Dans le cadre de sa conférence virtuelle AWS Summit EMEA, le géant du cloud a diffusé une cinquantaine de sessions adressées à différents profils d’utilisateurs : data scientist, DSI, administrateur système, étudiant ou encore employé du secteur public. L’une de ces sessions – intitulée « Mettre le CLOUD Act dans son contexte » – est revenue sur la position d’AWS quant à la désormais fameuse loi fédérale américaine d’accès extraterritorial aux données, promulguée en mars 2018.
Arme économique américaine à portée mondiale pour les uns, simple loi anticriminalité pour les autres, le CLOUD Act fait en tout cas polémique.
En 15 minutes, Tim Rains, responsable EMEA de la cybersécurité et de la conformité chez AWS, a donc tenu à résumer ses arguments et sa position pour rassurer ses clients. On notera qu’il s’agissait d’un condensé d’une session qui avait eu lieu lors de l’AWS Public Sector Summit à Washington DC en juin 2019.
Une méthodologie éprouvée pour désamorcer le CLOUD Act
À chaque fois que les porte-parole d’AWS s’expriment sur le sujet, la structure argumentaire est identique.
La première étape de cette méthodologie consiste à rappeler que cette loi ne concerne pas uniquement les prestataires américains (opérateurs de communication, fournisseurs cloud, éditeurs de réseaux sociaux, etc.).
Le CLOUD Act s’applique de fait à toute entreprise sous juridiction américaine, qui a le contrôle des données de ses clients, et cela, peu importe leur nationalité.
« La loi concerne également les entreprises étrangères qui disposent d’une filiale aux États-Unis », insiste Tim Rain. « La justice américaine a [même] acté qu’un site d’e-commerce hébergé en Europe dont la clientèle serait en partie américaine peut être sous le joug de cette loi ».
Deuxième étape, AWS revient sur les éléments que les forces de l’ordre américaines doivent réunir pour que leur demande soit prise en compte par les juges. En clair : il n’y aurait pas « d’accès illimité » aux données.
« La loi américaine place la barre très haut pour obtenir un mandat », assure Tim Rains. « Elle exige la consultation d’un juge, qu’il y ait une relation directe entre la requête et le crime, et que la demande [d’accès aux données] soit claire, précise et proportionnelle » (lire ci-après le débat sur les Serious Crimes).
Néanmoins le texte de loi – qui amende le Stored Communication Act (SCA) – différencie deux types d’acteurs – avec des procédures différenciées. Pour le premier type, ce sont les « Communication Service Providers » : des entreprises sous juridiction américaine qui détiennent les données électroniques d’un de leurs clients depuis moins de 180 jours.
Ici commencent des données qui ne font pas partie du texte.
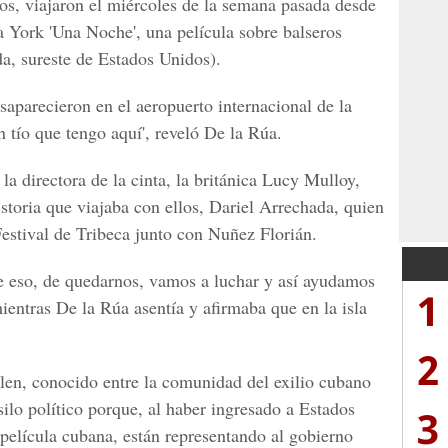
os, viajaron el miércoles de la semana pasada desde
 York 'Una Noche', una película sobre balseros
a, sureste de Estados Unidos).
saparecieron en el aeropuerto internacional de la
n tío que tengo aquí', reveló De la Rúa.
la directora de la cinta, la británica Lucy Mulloy,
istoria que viajaba con ellos, Dariel Arrechada, quien
estival de Tribeca junto con Nuñez Florián.
 eso, de quedarnos, vamos a luchar y así ayudamos
1
mientras De la Rúa asentía y afirmaba que en la isla
2
len, conocido entre la comunidad del exilio cubano
ilo político porque, al haber ingresado a Estados
3
 película cubana, están representando al gobierno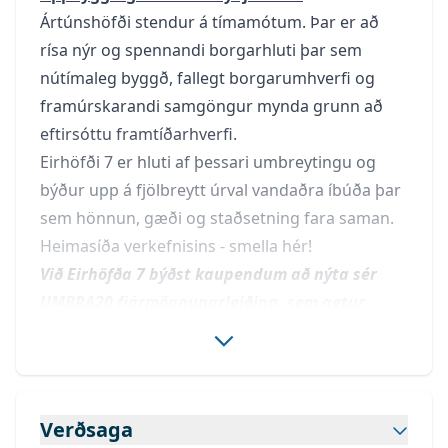
Ártúnshöfði stendur á tímamótum. Þar er að
rísa nýr og spennandi borgarhluti þar sem
nútímaleg byggð, fallegt borgarumhverfi og
framúrskarandi samgöngur mynda grunn að
eftirsóttu framtíðarhverfi.
Eirhöfði 7 er hluti af þessari umbreytingu og
býður upp á fjölbreytt úrval vandaðra íbúða þar
sem hönnun, gæði og staðsetning fara saman.
Heimasíða verkefnisins - smella hér!
Við Eirhöfða 7 býðst kaupendum að nýta sér
UMBRA20 fjármögnunarleiðina, sem getur
auðveldað leiðina að eigin húsnæði með aðeins
10% útborgun. Nánari upplýsingar má finna á
UMBRA20
Verðsaga
nánari upplýsingar veitir
Ragnar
Pour le deuxième type, ce sont les « Remote Computing Providers », des entreprises qui détiennent ce même type d’informations, mais depuis plus de 180 jours. Dans ce deuxième cas, la demande d’accès aux données peut être simplifiée via une assignation (« subpoena » en anglais). Cette procédure ne réclame alors plus l’intervention d’un juge, mais elle s’avère aussi plus facilement contestable.
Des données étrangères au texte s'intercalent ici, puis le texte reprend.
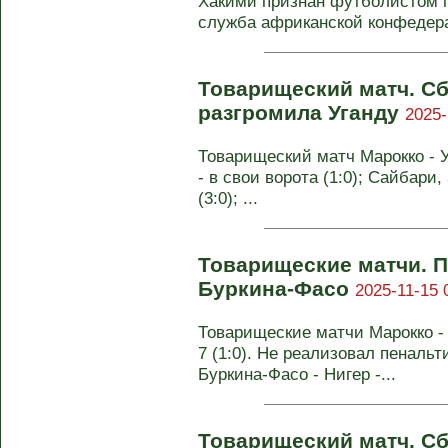
Хакими признан футболистом г
служба африканской конфедера
Товарищеский матч. С
разгромила Уганду
2025-
Товарищеский матч Марокко - Уг
- в свои ворота (1:0); Сайбари, 
(3:0); ...
Товарищеские матчи. 
Буркина-Фасо
2025-11-15 
Товарищеские матчи Марокко - М
7 (1:0). Не реализовал пенальт
Буркина-Фасо - Нигер -...
Товарищеский матч. С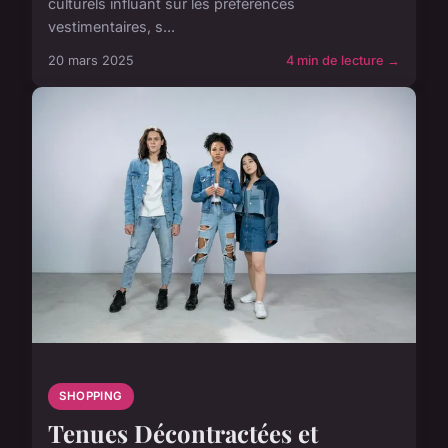
culturels influant sur les préférences
vestimentaires, s...
20 mars 2025
4 min de lecture →
SHOPPING
Tenues Décontractées et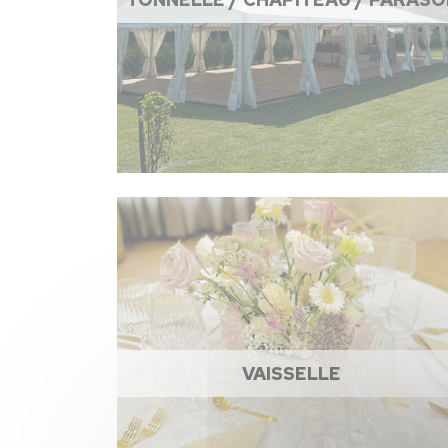
VAISSELLE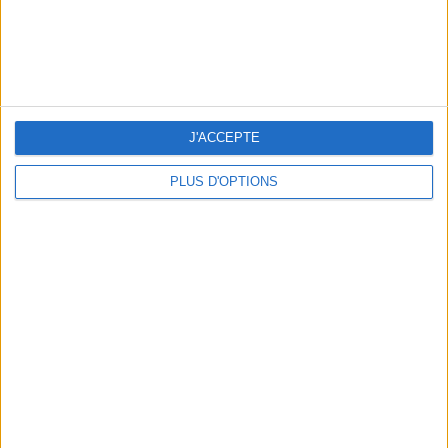
NOS ADRESSES CHOUCHOUTES POUR UNE VIRÉE À DEAUVILLE-TROUVILLE
J'ACCEPTE
PLUS D'OPTIONS
LES NOUVEAUX Q.G. STREET FOOD QUI FONT SALIVER PARIS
Troisième argument clé, AWS vante son attitude proactive envers les autorités. Le fournisseur assure qu’il défend ses clients et, quand cela est possible, qu’il remet en question les demandes d’accès aux données. « Quand AWS reçoit une requête pour un accès à des données stockées en dehors du territoire américain, nous avons le droit de contester la demande et nous le faisons régulièrement », martèle Tim Rains qui ajoute qu’une équipe juridique vérifie systématiquement si la requête est conforme aux législations américaines, mais aussi à celle du pays où le client réside (dont le RGPD pour l’Europe) et aux droits des clients eux-mêmes.
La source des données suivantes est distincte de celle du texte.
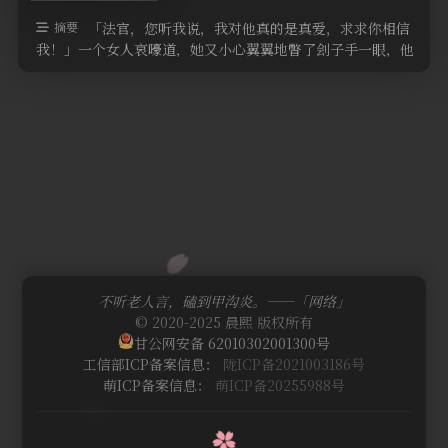
摘要
「法官，您听我说，我对他真的是真爱，求求你相信
我！」一个女人哀嚎道，她又小心翼翼地瞥了刽子手一眼，他
们已经将那个年轻男人押跪在地上 …
不听老人言，磕到甲沟炎。——「网络」
© 2020-2025 晨熙 版权所有
甘公网安备 62010302001300号
工信部ICP备案信息：
陇ICP备2021003186号
萌ICP备案信息：
萌ICP备20255988号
« Le Département de Justice (DoJ) a clairement établi que si un membre des forces de l’ordre veut accéder à des données liées à une entreprise publique (ou cotée en bourse), il devra d’abord consulter cette entreprise » ajoute – Kimberly Herb, Conseiller juridique principal, Sécurité de l’information chez AWS. Conséquence, « quand nous sommes contactés pour traiter une requête, et à moins qu’on nous l’interdise [pour des raisons d’atteintes à la vie d’autrui ou d’urgence N.D.LR.], nous redirigeons le demandeur pour qu’il discute directement avec notre client ». Microsoft apporte une réponse similaire dans une publication de blog.
« L’année dernière (2018), nous n’avons répondu à aucune requête concernant une entreprise publique », assurait même Kimberly Herb, en juin 2019.
Cette vision du CLOUD Act, rassurante, n’empêche cependant pas certains DSI d’avoir – à tort ou à raison – une vision moins apaisée. Et certains concurrents de l’accuser d’exploiter une forme de naïveté des Européens (lire ci-après).
Une analyse de risques (volontairement ?) modérée
Pour modérer l’impact du CLOUD Act, Tim Rains – et AWS – a ensuite fait appel au concept de gestion de risques.
Pour mémoire, un risque s’évalue en combinant l’impact possible d’un événement (ses conséquences) et la probabilité que l’événement arrive.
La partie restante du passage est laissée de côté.